While land is relatively plenty east of the Rockies, there is also optimism given the anticipated drop in interest rates.
This holds true for developments of all stripes, both residential as well as commercial.
“Rates have stabilized at or near the top, but as soon as we get a little bit of relaxation in rates, I think the buying activity will pick up quite a bit,” Chrystal said. “That will drive our purchase decisions.”
BMO Financial Group reported April 30 that 72 per cent of aspiring homeowners are waiting for the Bank of Canada to cut interest rates before buying, up four percentage points from a similar survey last year.
A drop in interest rates is also expected to drive investment in industrial properties in markets such as Lethbridge, where a conservative attitude has constrained construction.
“Land is going to notch up in its absorption here in the next couple of years,” said Josh Marti, a principal and senior associate in Avison Young’s Lethbridge office focused on industrial.
Lethbridge industrial vacancies are steady in the 4.1 per cent range, due in part to a lack of new construction and low appetite for the product that remains. New space is needed, but there was nothing to give tenants options. The only deals being done were for owner-occupiers.

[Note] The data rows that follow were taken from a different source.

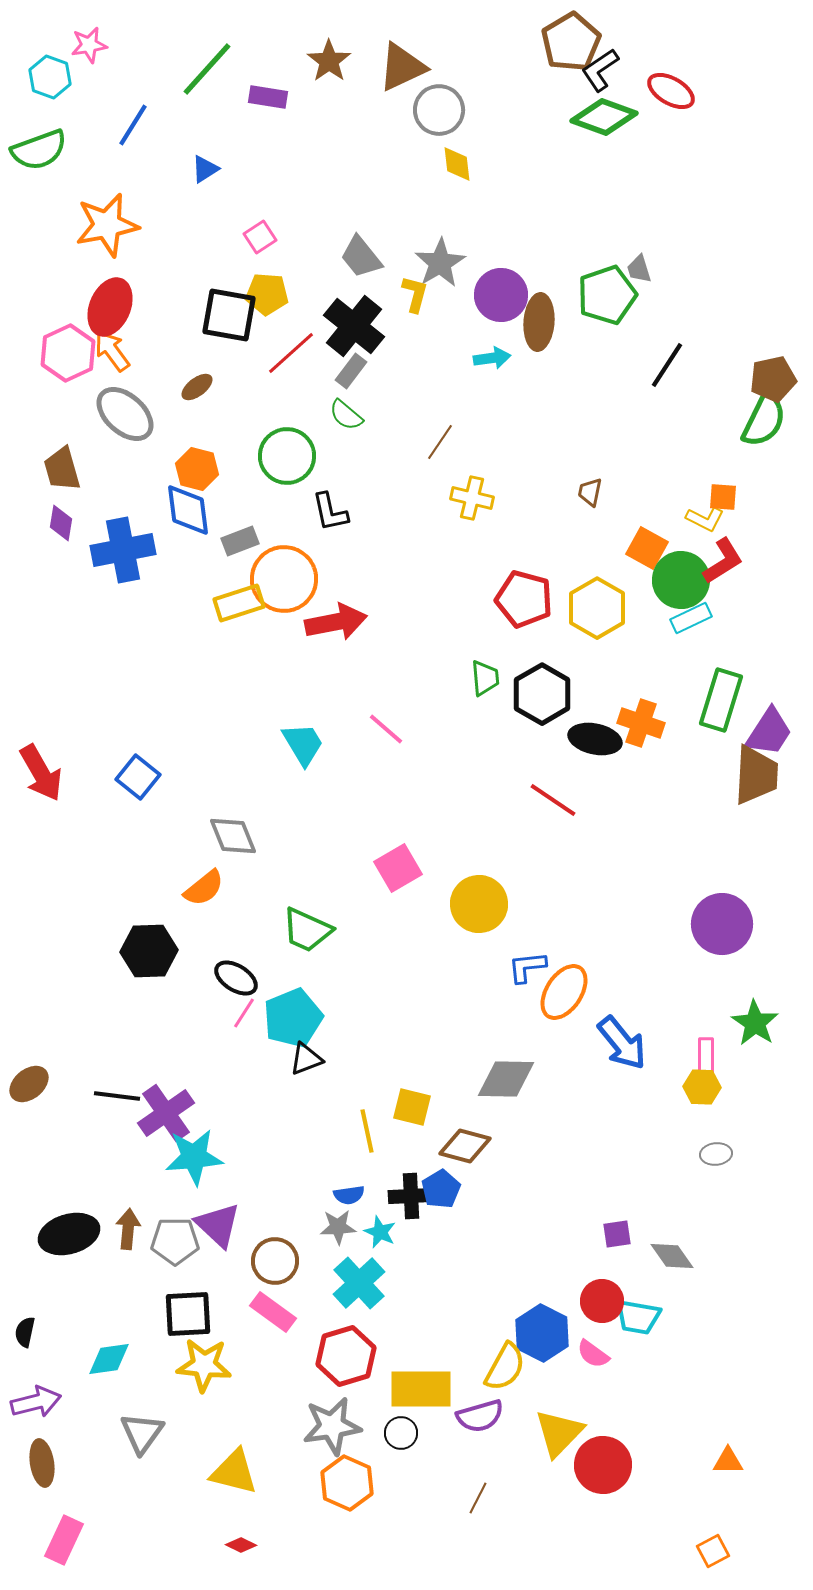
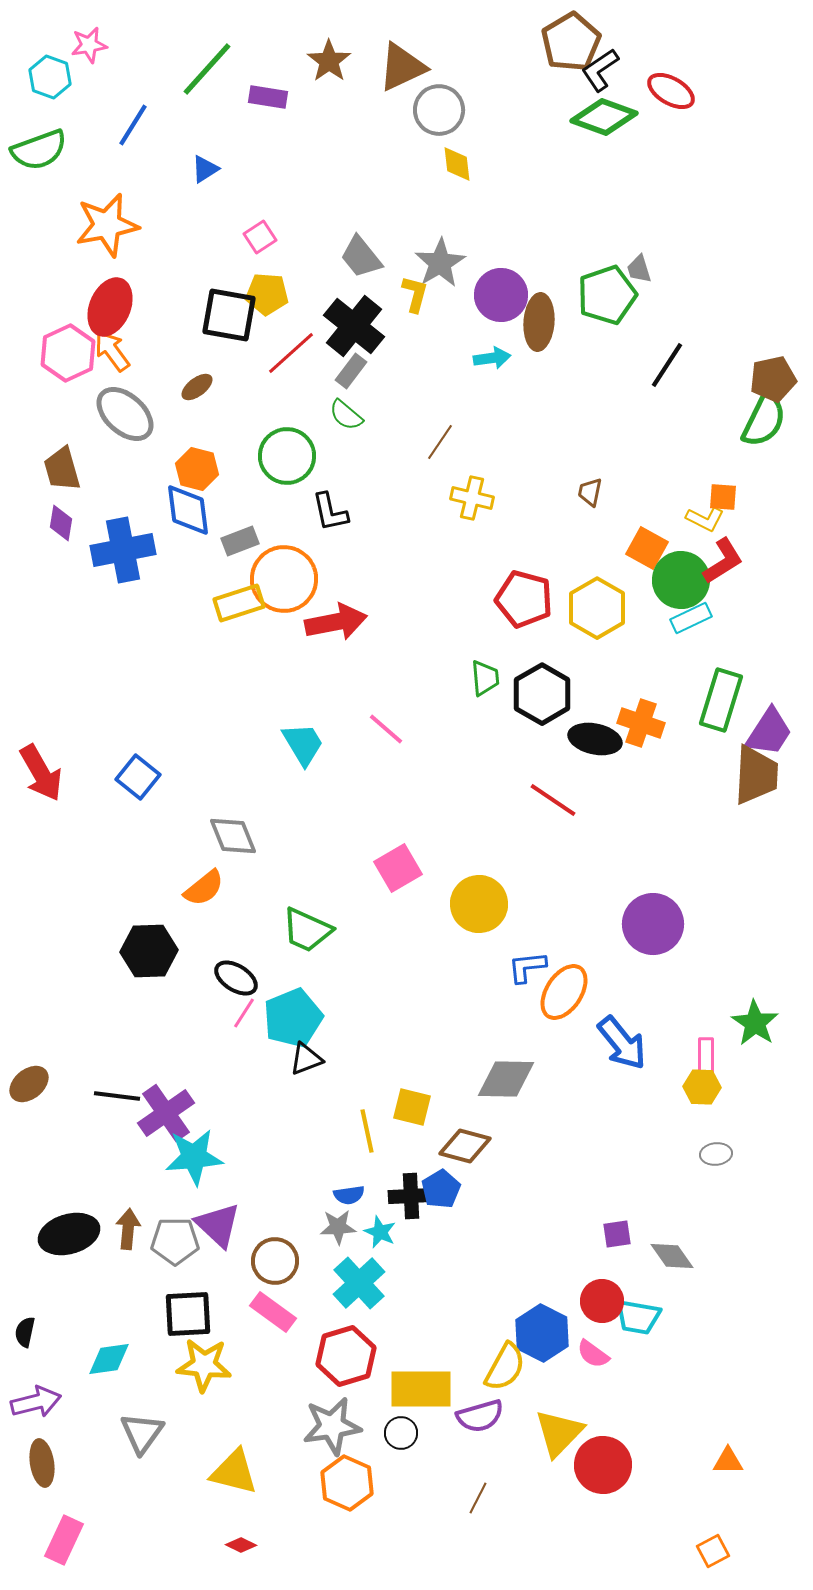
purple circle at (722, 924): moved 69 px left
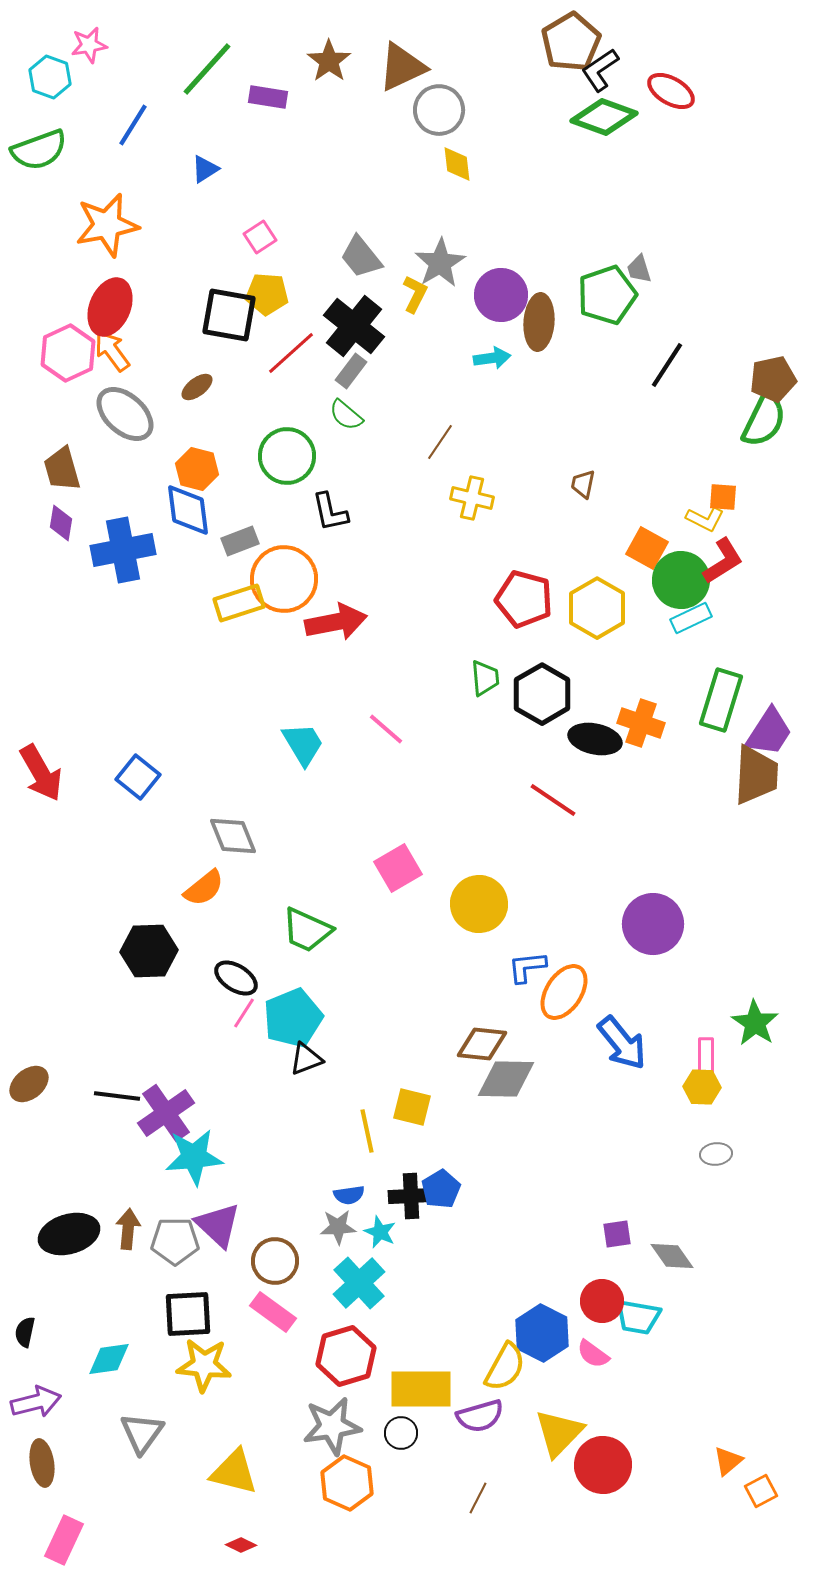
yellow L-shape at (415, 294): rotated 12 degrees clockwise
brown trapezoid at (590, 492): moved 7 px left, 8 px up
brown diamond at (465, 1146): moved 17 px right, 102 px up; rotated 9 degrees counterclockwise
orange triangle at (728, 1461): rotated 40 degrees counterclockwise
orange square at (713, 1551): moved 48 px right, 60 px up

Marti said that’s going to change, especially as interest rates start to edge down – something expected this summer, with the Bank of Canada’s next policy rate announcement due June 5. A lower financing cost will make it more economical for developers to move ahead, and help pull land deals forward.
“Pricing was getting more expensive, financing was more expensive … but those excuses are no longer there anymore,” Marti said. “There’s no inventory to be had, so you’re forced to build.”